Problem statement ->
Could you retype exactly the lines running from the line with "темами. Благодаря вопросам" to the end of the data, both included, and nothing else?

Collection entries
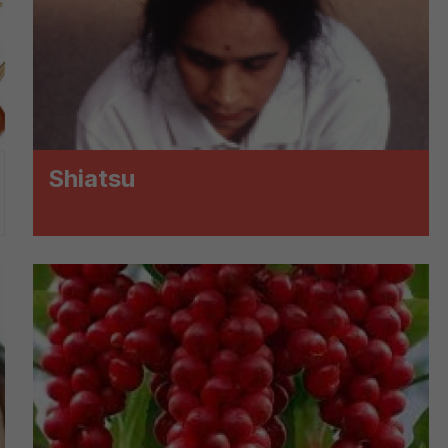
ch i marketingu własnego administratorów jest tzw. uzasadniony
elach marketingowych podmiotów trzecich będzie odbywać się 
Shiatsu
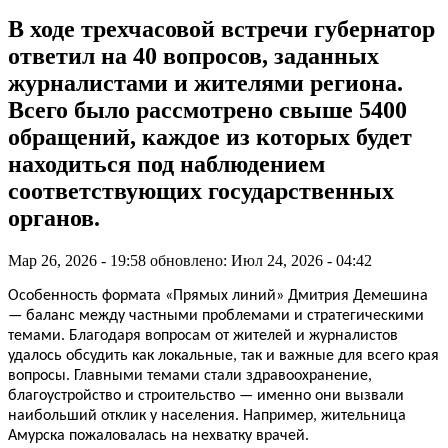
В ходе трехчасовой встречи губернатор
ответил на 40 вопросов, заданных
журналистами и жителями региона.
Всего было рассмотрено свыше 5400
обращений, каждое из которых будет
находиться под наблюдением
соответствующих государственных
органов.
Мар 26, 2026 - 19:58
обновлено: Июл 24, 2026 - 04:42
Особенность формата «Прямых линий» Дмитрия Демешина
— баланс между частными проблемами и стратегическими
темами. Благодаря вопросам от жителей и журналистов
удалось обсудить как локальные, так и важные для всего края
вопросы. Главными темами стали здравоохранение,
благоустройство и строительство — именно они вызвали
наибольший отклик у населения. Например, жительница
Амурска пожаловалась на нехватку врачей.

Exercise answer ->
темами. Благодаря вопросам от жителей и журналистов
удалось обсудить как локальные, так и важные для всего края
вопросы. Главными темами стали здравоохранение,
благоустройство и строительство — именно они вызвали
наибольший отклик у населения. Например, жительница
Амурска пожаловалась на нехватку врачей.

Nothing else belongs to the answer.